Postula a procedência do Pedido de Providências “para que este Colendo Conselho Nacional de Justiça expeça Regulamento, dirigido aos Magistrados da Seção Judiciária da Bahia, do Tribunal Regional Federal da 1ª Região, com orientações de como proceder quando da expedição de Alvarás e Ordens de Pagamento de RPVs e Precatórios em nome dos Advogados das partes, com base nas normas pátrias, mormente o respeito às cláusulas especiais previstas no art. 105 do CPC, obediência ao Art. 2º, II da Lei 13.874/2019, ao art. 22 e seguintes da Lei 8.906/94, mormente no sentido de evitar exigências ilegais e/ou desnecessárias, que atrasam ainda mais o andamento dos processos judiciais, já suficientemente moroso em nosso país.”
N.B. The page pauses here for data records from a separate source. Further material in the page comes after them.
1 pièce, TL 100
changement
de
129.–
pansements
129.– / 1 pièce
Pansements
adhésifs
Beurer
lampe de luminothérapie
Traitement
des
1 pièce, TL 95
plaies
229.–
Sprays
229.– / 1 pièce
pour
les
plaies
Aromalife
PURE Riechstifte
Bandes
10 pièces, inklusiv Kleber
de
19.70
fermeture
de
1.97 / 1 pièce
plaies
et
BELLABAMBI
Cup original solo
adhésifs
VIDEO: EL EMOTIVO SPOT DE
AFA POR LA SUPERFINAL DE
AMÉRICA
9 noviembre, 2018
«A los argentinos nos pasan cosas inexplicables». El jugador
Solicitadas informações, o TRF1 colacionou aos autos manifestações dos magistrados que compõem a referida Seção Judiciária, os quais, em sua significativa maioria, afirmaram cumprir, para a expedição de alvarás e ordens de pagamento de precatórios e RPVs, regramentos expedidos pelo Conselho da Justiça Federal (CJF) e pela Corregedoria Regional da Justiça Federal da 1ª Região, expressas na Resolução CJF 458/2017, Capítulo III e na Orientação Normativa Coger 10134629 (Id’s 4413159, 4413160, 4413161, 4413162, 4413163, 4413216, 4413217, 4413218, 4413220, 4413221, 4413222, 4413223, 4413224, 4413225, 4413226, 4413228, 4413229, 4413231, 4413232, 4413233, 4413234, 4413235, 4413236, 4413239, 4413240, 4413241, 4413243).

A Corte acrescenta que o sistema para expedição de requisições de pagamento (precatório e RPV) está disponível e funcionando regularmente para emissão de ofícios requisitórios com e sem destaque de honorário contratual em favor dos advogados, seguindo estritamente as disposições da Resolução CJF 458/2017, especialmente do Capítulo III.
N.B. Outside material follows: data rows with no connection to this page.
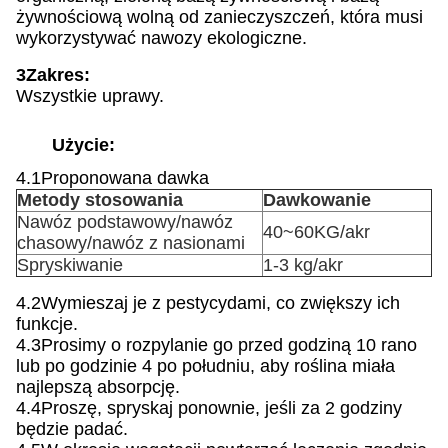
żywnościową wolną od zanieczyszczeń, która musi
wykorzystywać nawozy ekologiczne.
3Zakres:
Wszystkie uprawy.
Użycie:
4.1Proponowana dawka
Metody stosowania
Dawkowanie
Nawóz podstawowy/nawóz
40~60KG/akr
chasowy/nawóz z nasionami
Spryskiwanie
1-3 kg/akr
4.2Wymieszaj je z pestycydami, co zwiększy ich
funkcje.
4.3Prosimy o rozpylanie go przed godziną 10 rano
lub po godzinie 4 po południu, aby roślina miała
najlepszą absorpcję.
4.4Proszę, spryskaj ponownie, jeśli za 2 godziny
będzie padać.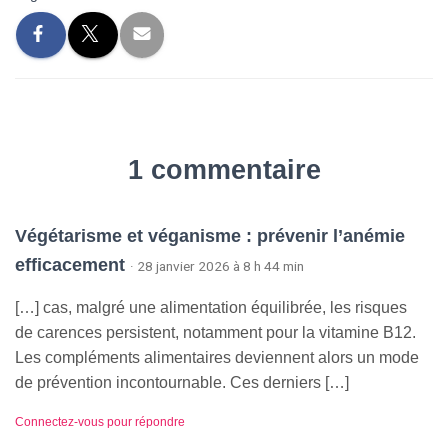
1 commentaire
Végétarisme et véganisme : prévenir l’anémie
efficacement
· 28 janvier 2026 à 8 h 44 min
[…] cas, malgré une alimentation équilibrée, les risques
de carences persistent, notamment pour la vitamine B12.
Les compléments alimentaires deviennent alors un mode
de prévention incontournable. Ces derniers […]
Connectez-vous pour répondre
Tendo em vista a relevância e especificidade da matéria abordada neste expediente e a competência do Fórum Nacional de Precatórios (Fonaprec), nos termos da Resolução CNJ n. 158, de 22 de agosto de 2012, encaminhei os autos ao colegiado para conhecimento e emissão de parecer, o qual opinou pela improcedência do pedido, tendo em vista a existência de regramentos que regulam a expedição de requsitórios expedidos pelo CJF e pela Corregedoria Regional da Justiça Federal da 1ª Região (Id 4479106). O Parecer técnico foi aprovado por unanimidade pelo Comitê Nacional (Id 4479109).
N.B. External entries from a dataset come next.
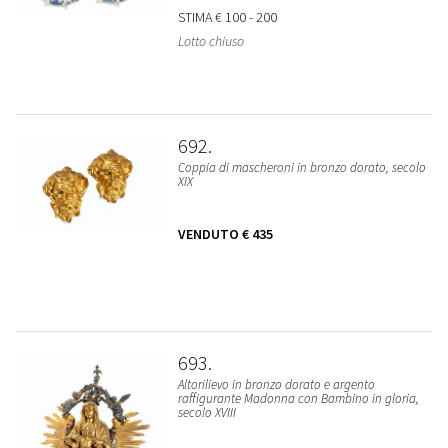
STIMA
€ 100 - 200
Lotto chiuso
692
Coppia di mascheroni in bronzo dorato, secolo
XIX
VENDUTO
€ 435
693
Altorilievo in bronzo dorato e argento
raffigurante Madonna con Bambino in gloria,
secolo XVIII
O Fonaprec ressalta, ainda, que o detalhamento das orientações não é matéria a ser tratada na Resolução CNJ n. 303/2019, razão pela qual não cabe a discussão em trabalhos que se realizem para a atualização e aprimoramento desse ato normativo.

Em seguida, a requerente apresentou petição em que salienta entender que a Orientação Normativa COGER 10134629, observada pela maioria dos Juízes Federais nas respectivas unidades da Seção Judiciária da Bahia, “fere de morte a Constituição Federal e a legislação infraconstitucional sobre o tema”, especialmente a alínea “h” da exposição de motivos e o §2º do art. 2º, reitera os argumentos apresentados na petição inicial e pugna pelo não acolhimento do parecer (Id 4502067).

É o relatório.

Em sede recursal, a recorrente afirmou que a pretensão se trata de uma demanda coletiva da advocacia local, diante de óbices impostos ao exercício das prerrogativas da classe no levantamento de alvarás, de ordens de pagamento, e quanto à retenção de honorários contratuais, condutas essas que violariam: i) o princípio da legalidade ao não observar o art. 105, do Código de Processo Civil (CPC), e o art. 22, §4º, da Lei nº 8.906/1994; ii) a moralidade administrativa, pois muitas das decisões não estariam fundamentadas; iii) e da eficiência, já que as várias deliberações nesse sentido ensejariam uma multiplicidade de recursos.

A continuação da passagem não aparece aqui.